Page segmentation data

* * *

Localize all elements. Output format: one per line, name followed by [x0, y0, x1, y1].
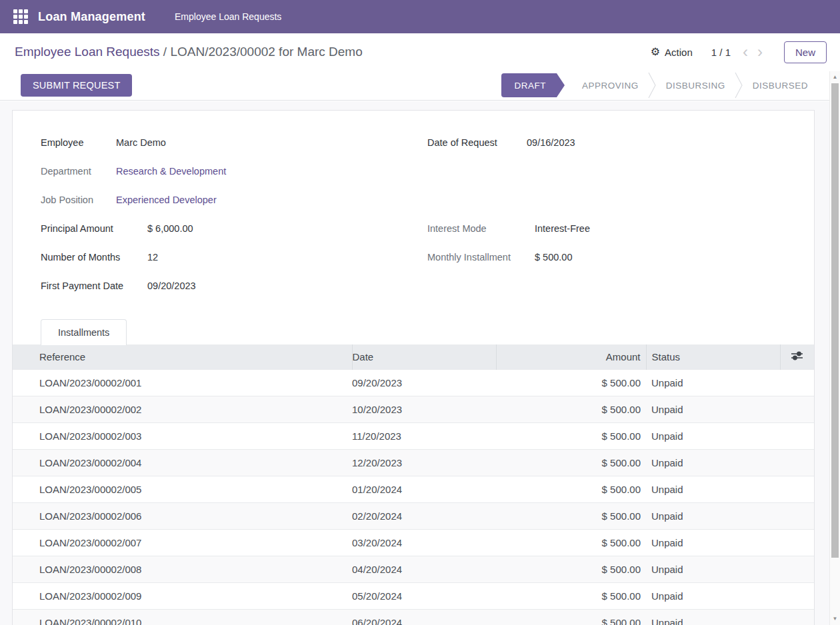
cell-date: 01/20/2024 — [352, 476, 496, 502]
status-step-draft[interactable]: DRAFT — [501, 73, 557, 97]
notebook-tabs: Installments — [13, 318, 814, 344]
installment-row[interactable]: LOAN/2023/00002/010 06/20/2024 $ 500.00 … — [13, 609, 814, 625]
monthly-installment-label: Monthly Installment — [427, 252, 535, 263]
cell-status: Unpaid — [646, 502, 780, 529]
installment-row[interactable]: LOAN/2023/00002/001 09/20/2023 $ 500.00 … — [13, 369, 814, 396]
cell-reference: LOAN/2023/00002/001 — [13, 369, 352, 396]
cell-empty — [780, 529, 814, 556]
control-panel: Employee Loan Requests / LOAN/2023/00002… — [0, 33, 840, 71]
department-label: Department — [41, 166, 116, 177]
field-number-of-months: Number of Months 12 — [41, 243, 427, 271]
date-of-request-label: Date of Request — [427, 137, 527, 148]
form-sheet: Employee Marc Demo Department Research &… — [12, 110, 815, 625]
field-monthly-installment: Monthly Installment $ 500.00 — [427, 243, 814, 271]
cell-amount: $ 500.00 — [496, 396, 646, 422]
employee-value[interactable]: Marc Demo — [116, 137, 166, 148]
field-date-of-request: Date of Request 09/16/2023 — [427, 128, 814, 157]
cell-reference: LOAN/2023/00002/006 — [13, 502, 352, 529]
step-separator — [648, 72, 657, 99]
cell-status: Unpaid — [646, 449, 780, 476]
pager-previous-icon[interactable]: ‹ — [740, 44, 751, 60]
cell-reference: LOAN/2023/00002/003 — [13, 422, 352, 449]
cell-date: 04/20/2024 — [352, 556, 496, 582]
cell-amount: $ 500.00 — [496, 476, 646, 502]
monthly-installment-value[interactable]: $ 500.00 — [535, 252, 572, 263]
installment-row[interactable]: LOAN/2023/00002/004 12/20/2023 $ 500.00 … — [13, 449, 814, 476]
apps-grid-icon[interactable] — [13, 9, 28, 24]
field-principal-amount: Principal Amount $ 6,000.00 — [41, 214, 427, 243]
status-step-disbursing[interactable]: DISBURSING — [657, 81, 735, 91]
employee-label: Employee — [41, 137, 116, 148]
cell-empty — [780, 582, 814, 609]
field-job-position: Job Position Experienced Developer — [41, 185, 427, 214]
scrollbar-down-icon[interactable]: ▼ — [830, 614, 840, 624]
column-header-amount[interactable]: Amount — [496, 344, 646, 369]
status-step-disbursed[interactable]: DISBURSED — [743, 81, 817, 91]
cell-amount: $ 500.00 — [496, 582, 646, 609]
app-title[interactable]: Loan Management — [38, 10, 145, 24]
field-first-payment-date: First Payment Date 09/20/2023 — [41, 271, 427, 300]
installment-row[interactable]: LOAN/2023/00002/008 04/20/2024 $ 500.00 … — [13, 556, 814, 582]
principal-amount-value[interactable]: $ 6,000.00 — [147, 223, 193, 234]
cell-date: 02/20/2024 — [352, 502, 496, 529]
column-header-reference[interactable]: Reference — [13, 344, 352, 369]
principal-amount-label: Principal Amount — [41, 223, 147, 234]
field-spacer — [427, 157, 814, 185]
interest-mode-label: Interest Mode — [427, 223, 535, 234]
first-payment-date-label: First Payment Date — [41, 281, 147, 291]
cell-amount: $ 500.00 — [496, 529, 646, 556]
cell-amount: $ 500.00 — [496, 502, 646, 529]
column-header-status[interactable]: Status — [646, 344, 780, 369]
cell-empty — [780, 369, 814, 396]
tab-installments[interactable]: Installments — [41, 319, 127, 345]
pager-count: 1 / 1 — [711, 47, 731, 58]
form-fields: Employee Marc Demo Department Research &… — [13, 128, 814, 300]
field-interest-mode: Interest Mode Interest-Free — [427, 214, 814, 243]
cell-date: 06/20/2024 — [352, 609, 496, 625]
cell-reference: LOAN/2023/00002/009 — [13, 582, 352, 609]
job-position-value-link[interactable]: Experienced Developer — [116, 195, 217, 205]
status-step-approving[interactable]: APPROVING — [573, 81, 648, 91]
installment-row[interactable]: LOAN/2023/00002/005 01/20/2024 $ 500.00 … — [13, 476, 814, 502]
cell-amount: $ 500.00 — [496, 422, 646, 449]
optional-columns-button[interactable] — [780, 344, 814, 369]
cell-status: Unpaid — [646, 609, 780, 625]
navbar-menu-employee-loan-requests[interactable]: Employee Loan Requests — [175, 11, 281, 22]
breadcrumb-parent-link[interactable]: Employee Loan Requests — [15, 45, 160, 59]
department-value-link[interactable]: Research & Development — [116, 166, 226, 177]
cell-empty — [780, 556, 814, 582]
job-position-label: Job Position — [41, 195, 116, 205]
first-payment-date-value[interactable]: 09/20/2023 — [147, 281, 196, 291]
installment-row[interactable]: LOAN/2023/00002/007 03/20/2024 $ 500.00 … — [13, 529, 814, 556]
scrollbar-thumb[interactable] — [831, 83, 839, 558]
installment-row[interactable]: LOAN/2023/00002/003 11/20/2023 $ 500.00 … — [13, 422, 814, 449]
vertical-scrollbar: ▲ ▼ — [829, 71, 840, 625]
top-navbar: Loan Management Employee Loan Requests — [0, 0, 840, 33]
cell-reference: LOAN/2023/00002/007 — [13, 529, 352, 556]
cell-empty — [780, 609, 814, 625]
cell-status: Unpaid — [646, 529, 780, 556]
cell-amount: $ 500.00 — [496, 556, 646, 582]
column-header-date[interactable]: Date — [352, 344, 496, 369]
cell-status: Unpaid — [646, 396, 780, 422]
cell-empty — [780, 449, 814, 476]
cell-status: Unpaid — [646, 369, 780, 396]
scrollbar-up-icon[interactable]: ▲ — [830, 73, 840, 82]
cell-date: 03/20/2024 — [352, 529, 496, 556]
new-record-button[interactable]: New — [784, 41, 827, 63]
control-panel-right: ⚙ Action 1 / 1 ‹ › New — [651, 41, 827, 63]
installment-row[interactable]: LOAN/2023/00002/009 05/20/2024 $ 500.00 … — [13, 582, 814, 609]
cell-empty — [780, 476, 814, 502]
breadcrumb-separator: / — [160, 45, 171, 59]
action-menu-button[interactable]: ⚙ Action — [651, 47, 693, 58]
pager-next-icon[interactable]: › — [755, 44, 765, 60]
cell-empty — [780, 422, 814, 449]
date-of-request-value[interactable]: 09/16/2023 — [527, 137, 575, 148]
number-of-months-value[interactable]: 12 — [147, 252, 158, 263]
installment-row[interactable]: LOAN/2023/00002/006 02/20/2024 $ 500.00 … — [13, 502, 814, 529]
installment-row[interactable]: LOAN/2023/00002/002 10/20/2023 $ 500.00 … — [13, 396, 814, 422]
interest-mode-value[interactable]: Interest-Free — [535, 223, 590, 234]
cell-reference: LOAN/2023/00002/002 — [13, 396, 352, 422]
cell-date: 09/20/2023 — [352, 369, 496, 396]
submit-request-button[interactable]: SUBMIT REQUEST — [21, 74, 132, 97]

* * *

◆ What to work on ◆
Take every line above that includes the string "navbar" and return it.

◆ Solution for this exercise ◆
navbar-menu-employee-loan-requests[interactable]: Employee Loan Requests — [175, 11, 281, 22]
top-navbar: Loan Management Employee Loan Requests — [0, 0, 840, 33]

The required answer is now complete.